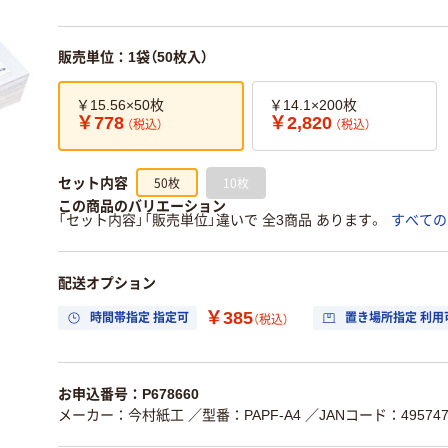
販売単位：1袋（50枚入）
￥15.56×50枚
￥14.1×200枚
￥778
￥2,820
（税込）
（税込）
50枚
10枚
セット内容
この商品のバリエーション
「セット内容」「販売単位」違いで 全3商品 あります。
すべての
配送オプション
￥385
時間帯指定 指定可
置き場所指定 利用
（税込）
お申込番号：P678660
メーカー：今村紙工
／型番：PAPF-A4
／JANコード：4957470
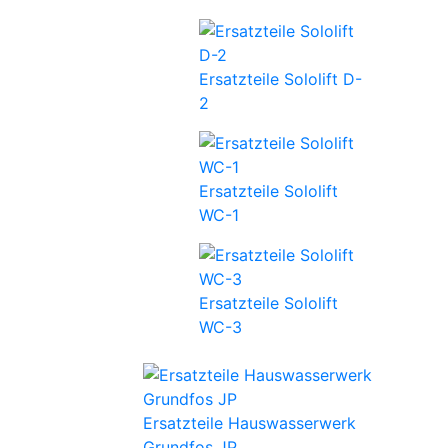
Ersatzteile Sololift D-
2
Ersatzteile Sololift
WC-1
Ersatzteile Sololift
WC-3
Ersatzteile Hauswasserwerk
Grundfos JP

## DIRECTIONS FOR THIS TASK
Before copying the material, set its pictures aside; then transcribe it word for word.

## ANSWER FOR THE TASK
販売単位：1袋（50枚入）
￥15.56×50枚
￥14.1×200枚
￥778
￥2,820
（税込）
（税込）
50枚
10枚
セット内容
この商品のバリエーション
「セット内容」「販売単位」違いで 全3商品 あります。
すべての
配送オプション
￥385
時間帯指定 指定可
置き場所指定 利用
（税込）
お申込番号：P678660
メーカー：今村紙工
／型番：PAPF-A4
／JANコード：4957470
Ersatzteile Sololift D-
2
Ersatzteile Sololift
WC-1
Ersatzteile Sololift
WC-3
Ersatzteile Hauswasserwerk
Grundfos JP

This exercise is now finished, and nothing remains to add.